Ms Kirschenmann, what should governments do in times of a banking crisis?
Our main finding is that government interventions such as the increase in implicit deposit guarantees through capital injections, debt guarantees or the nationalization of banks in trouble and the increase in the explicit deposit insurance limit can be effective measures in calming down depositors and stabilizing the financial system.
Have these measures been implemented successfully?
Karolin Kirschenmann: During the financial crisis of 2008/2009 the Belgian government intervened early and quickly in the banking sector by both increasing explicit deposit insurance coverage and implementing implicit deposit insurance arrangements. The measures adopted were effective in calming down investors.
The results of our research also indicate that people are aware of and understand these interventions. Close depositor-bank relationships modulate the effects of such government interventions. Depositors with close bank relationships run less on their bank in the first place so that we conclude that close depositor-bank relationships help stabilize bank liquidity in crisis times.
Based on your findings, what are your recommendations to policy makers and bankers how to manage and prevent financial turbulence?
Karolin Kirschenmann: First of all, our findings indicate that government interventions can stabilize the banking system in crisis times. Secondly, our findings indicate that political trust seems to generally boost the effectiveness of the studied government interventions. It is therefore important for governments to not squander political trust too easily, lest not to dent the effectiveness of two crucial stabilization policies in times of banking crises.
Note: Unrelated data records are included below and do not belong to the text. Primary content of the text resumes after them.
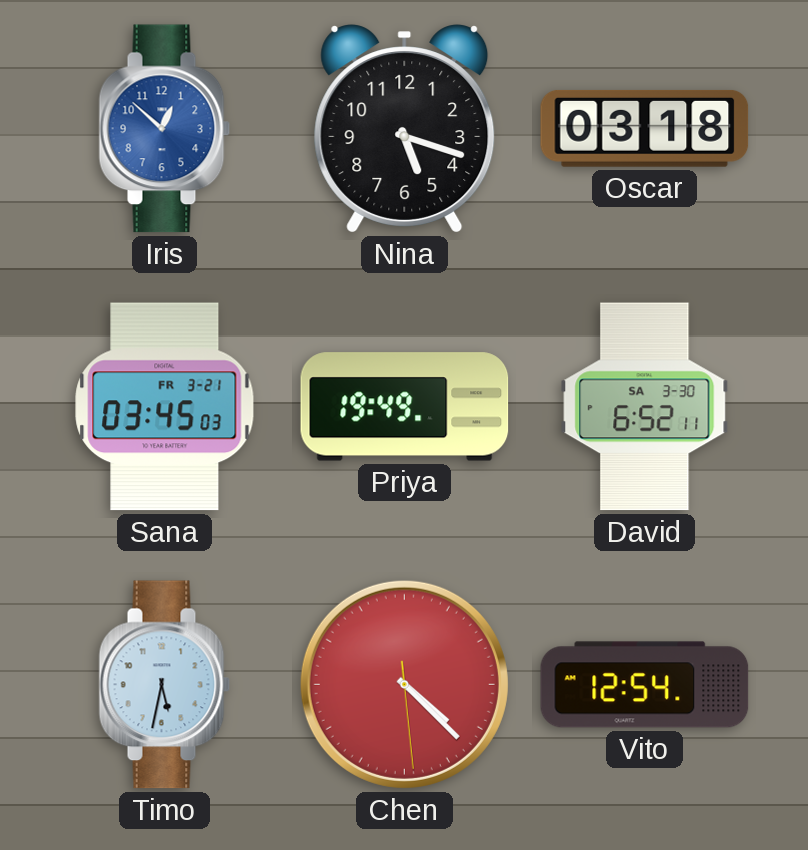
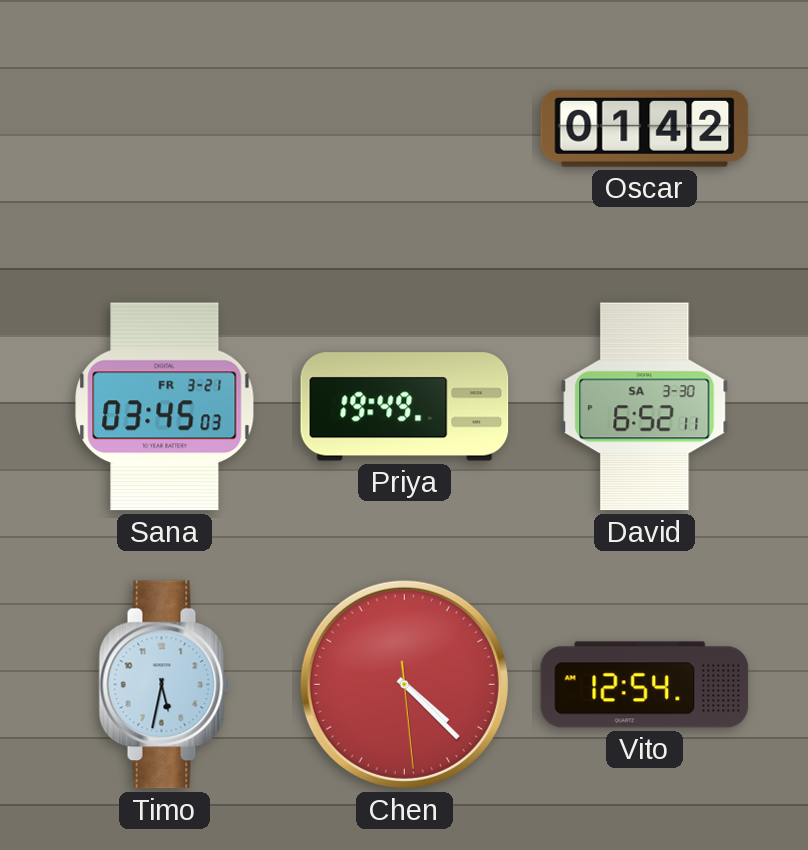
Iris: 12:52 -> none
Nina: 5:18 -> none
Oscar: 03:18 -> 01:42
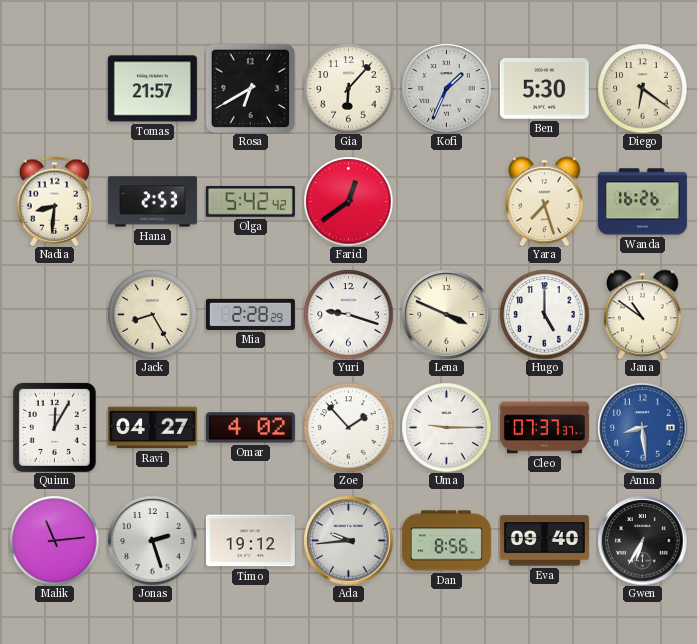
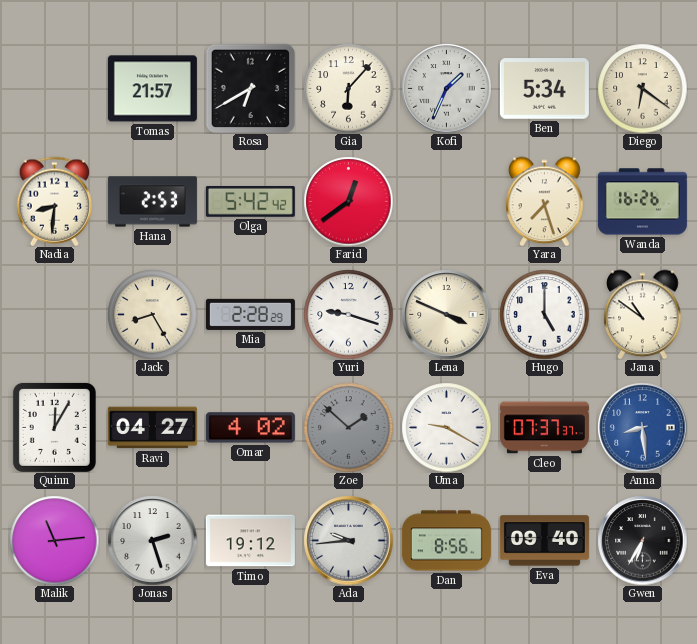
Ben: 5:30 -> 5:34
Zoe: 1:53 -> 1:52
Zoe dial: white -> grey
Uma: 9:15 -> 9:20
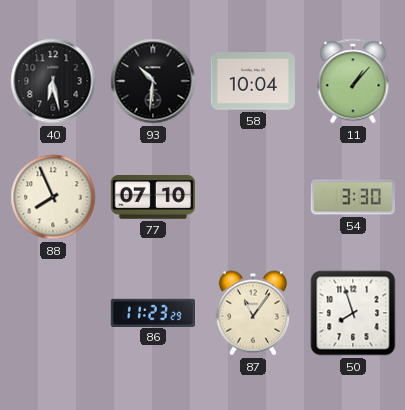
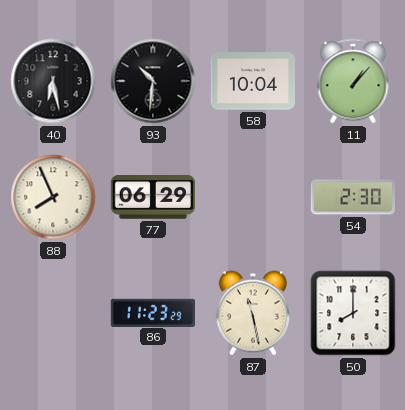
77: 07:10 -> 06:29
54: 3:30 -> 2:30
87: 11:06 -> 11:28
50: 7:57 -> 8:00
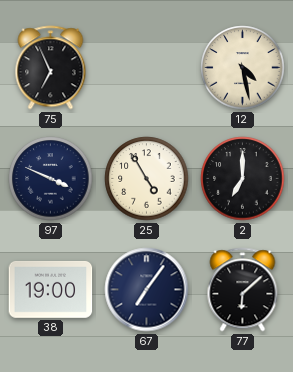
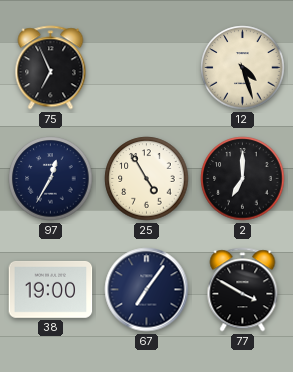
12: 4:28 -> 4:27
97: 3:49 -> 12:35
77: 6:08 -> 3:50
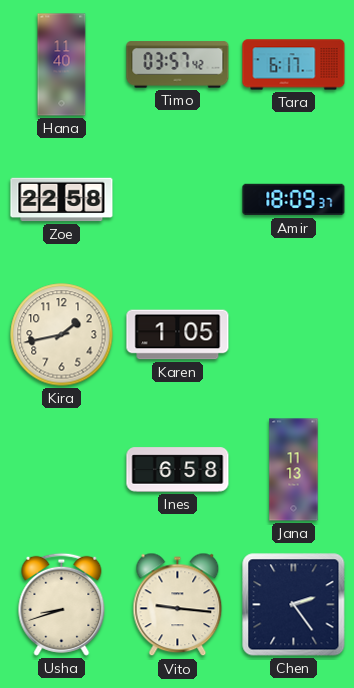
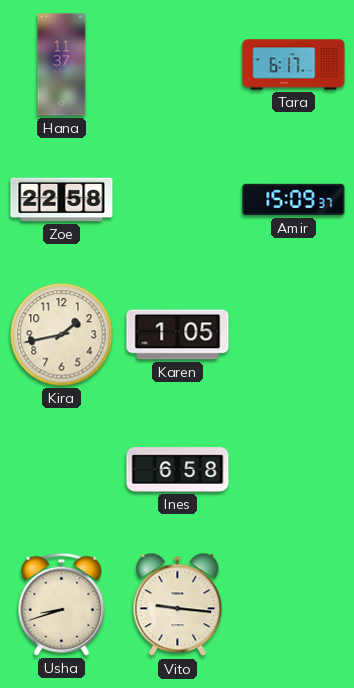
Hana: 11:40 -> 11:37
Timo: 03:57 -> none
Amir: 18:09 -> 15:09
Jana: 11:13 -> none
Chen: 2:24 -> none
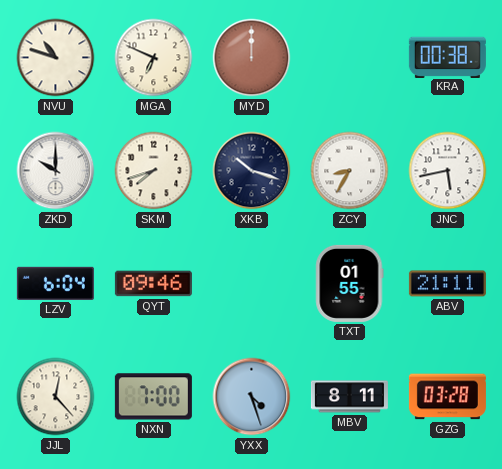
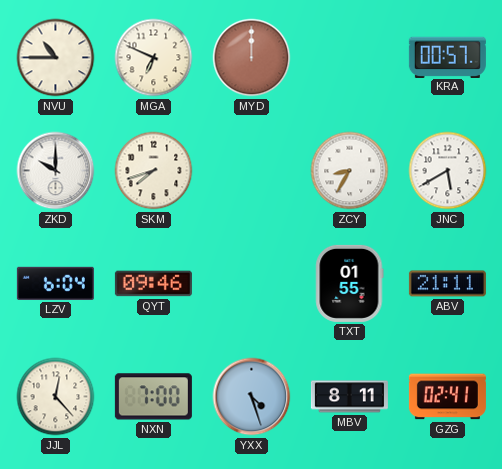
NVU: 10:48 -> 10:45
KRA: 00:38 -> 00:57
XKB: 10:18 -> none
JNC: 5:43 -> 5:40
GZG: 03:28 -> 02:41
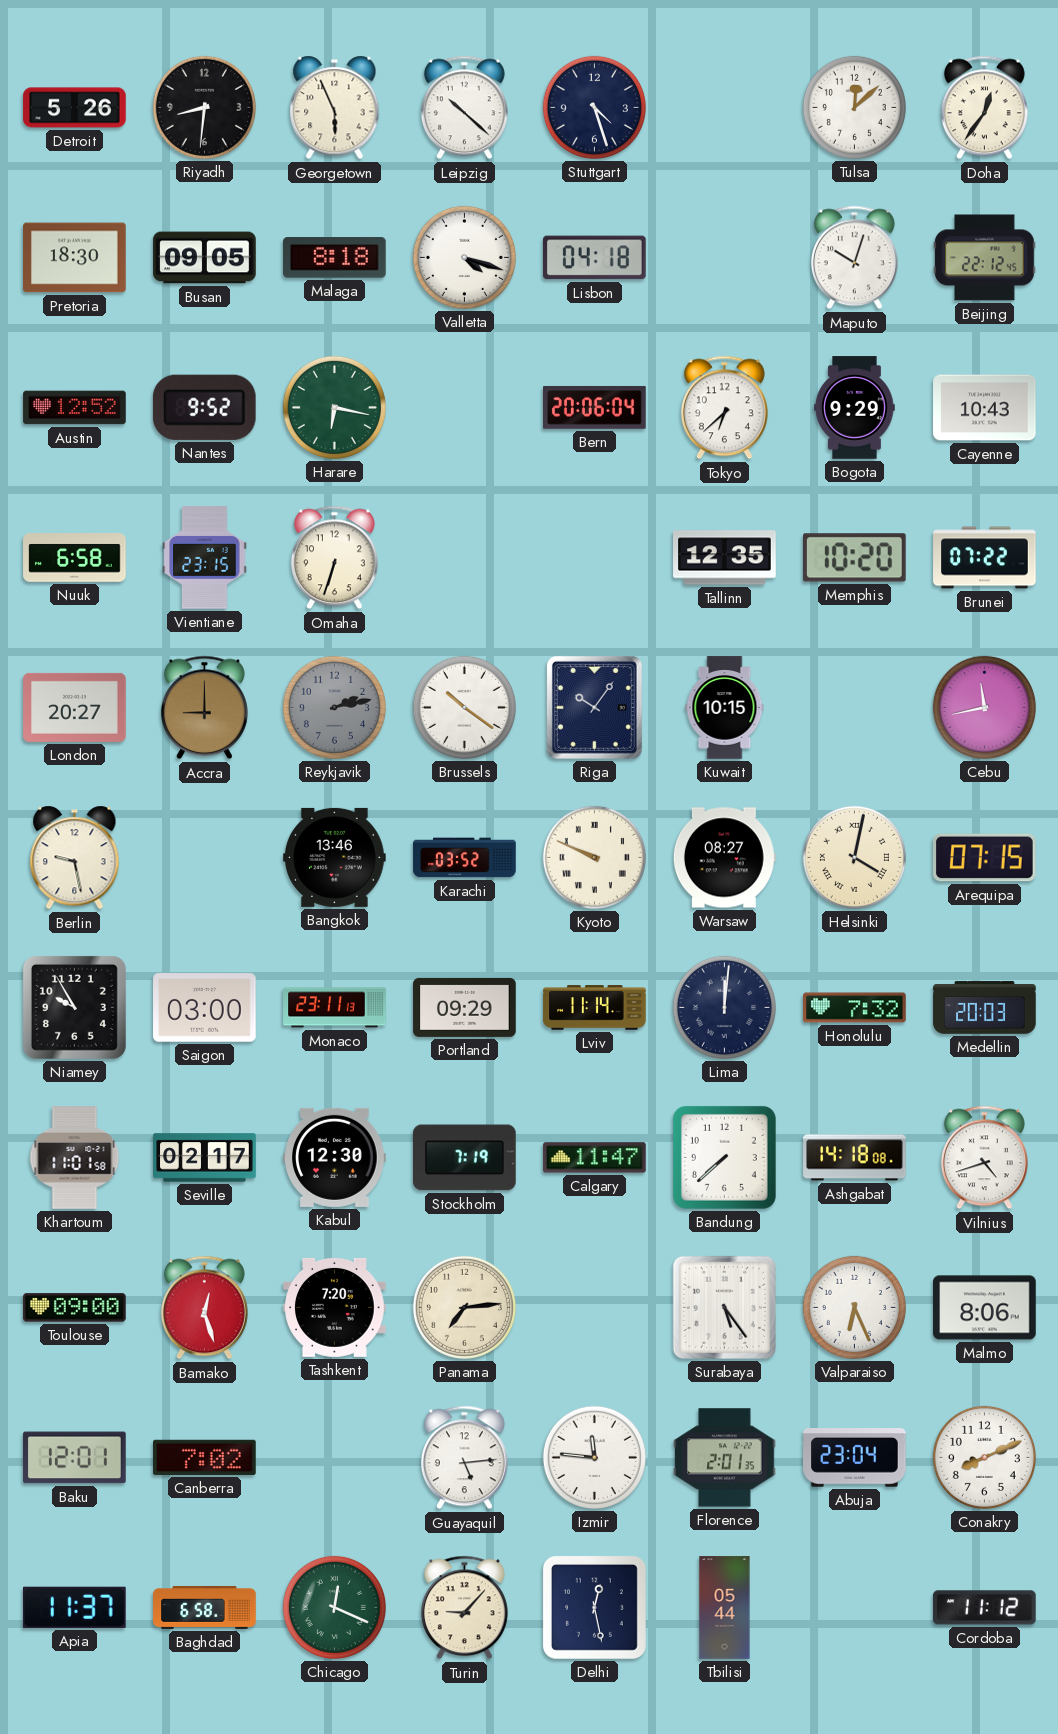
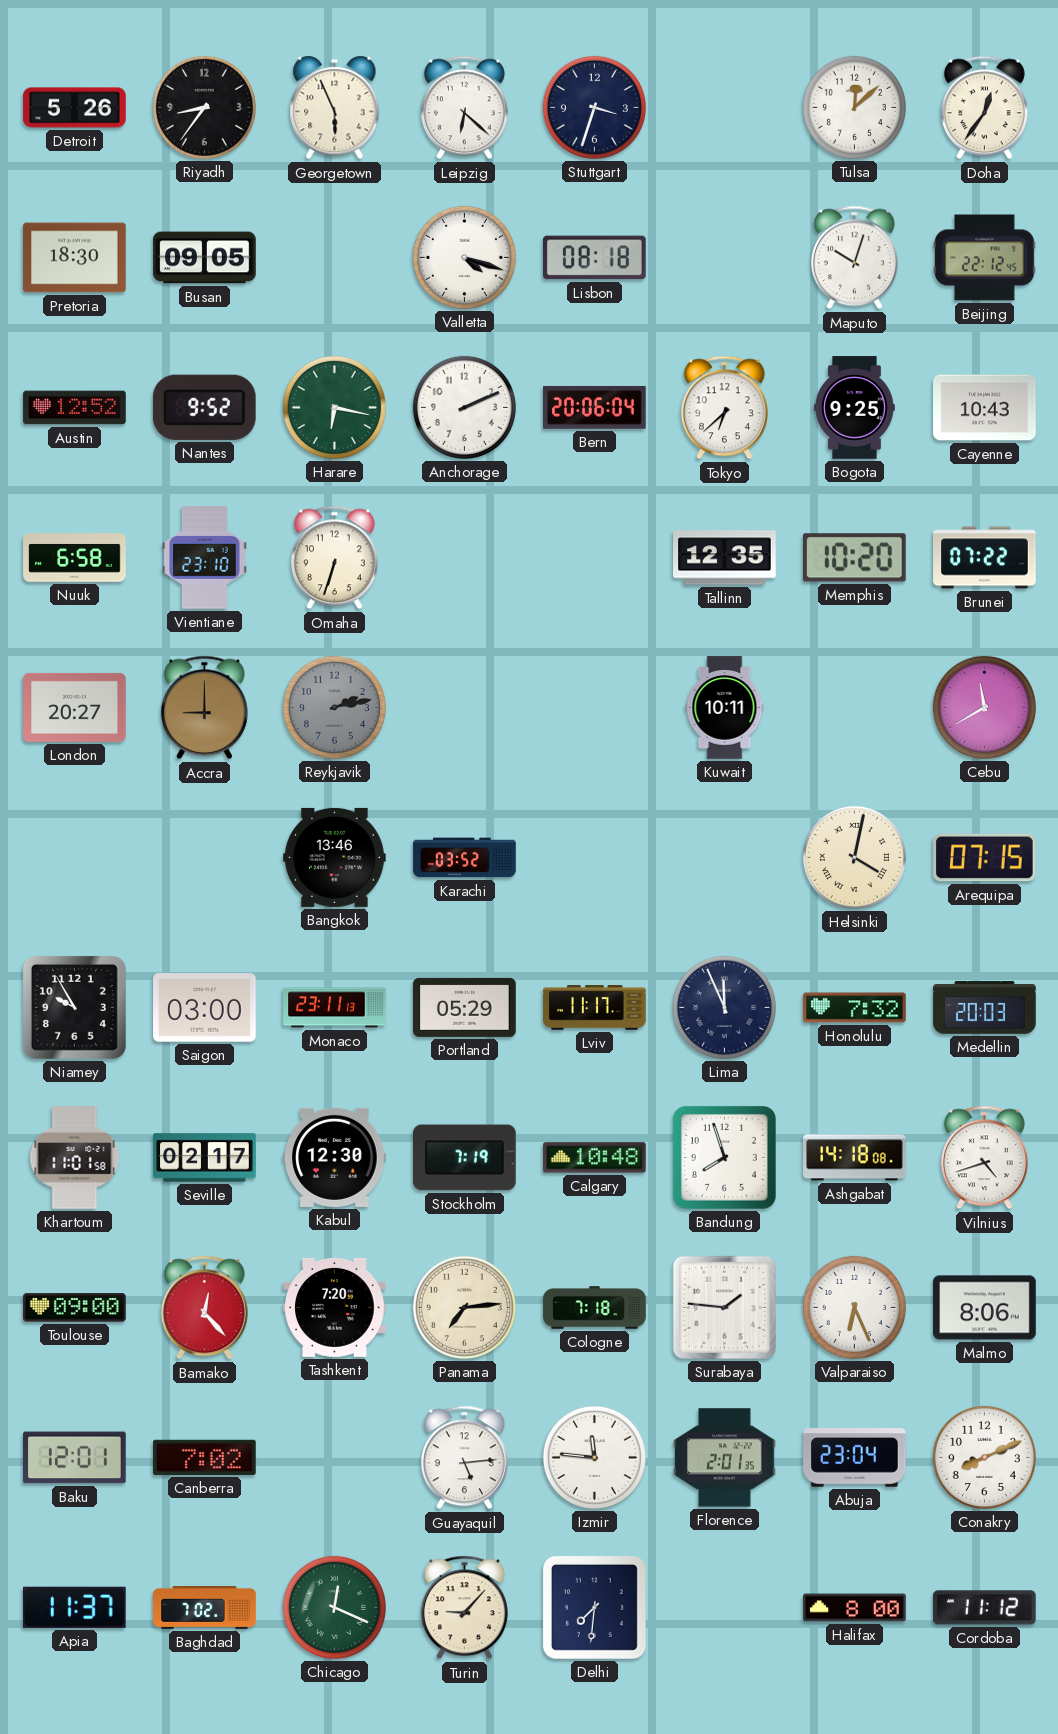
Riyadh: 8:31 -> 8:36
Leipzig: 10:22 -> 6:22
Stuttgart: 4:27 -> 3:33
Malaga: 8:18 -> none
Lisbon: 04:18 -> 08:18
Anchorage: none -> 2:11
Bogota: 9:29 -> 9:25
Vientiane: 23:15 -> 23:10
Brussels: 10:21 -> none
Riga: 10:06 -> none
Kuwait: 10:15 -> 10:11
Cebu: 11:43 -> 11:40
Berlin: 9:28 -> none
Kyoto: 9:49 -> none
Warsaw: 08:27 -> none
Portland: 09:29 -> 05:29
Lviv: 11:14 -> 11:17
Lima: 12:01 -> 11:56
Calgary: 11:47 -> 10:48
Bandung: 7:38 -> 7:57
Bamako: 12:27 -> 12:23
Cologne: none -> 7:18
Surabaya: 5:24 -> 1:46
Baghdad: 6:58 -> 7:02
Delhi: 12:28 -> 7:31
Tbilisi: 05:44 -> none
Halifax: none -> 8:00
Third, for such interventions to work, depositors need to understand and be aware of the existing deposit insurance frameworks. As such, our results underpin the importance of financial education. It is therefore highly valuable that, for instance, the German Finance Ministry and the German Ministry for Education and Research have launched a joint initiative to improve financial literacy in Germany.
Our results are also important for bankers themselves because they confirm that strong depositor-bank relationships help stabilize bank liquidity in crisis times. It is therefore still sensible for banks to invest in good client relationships.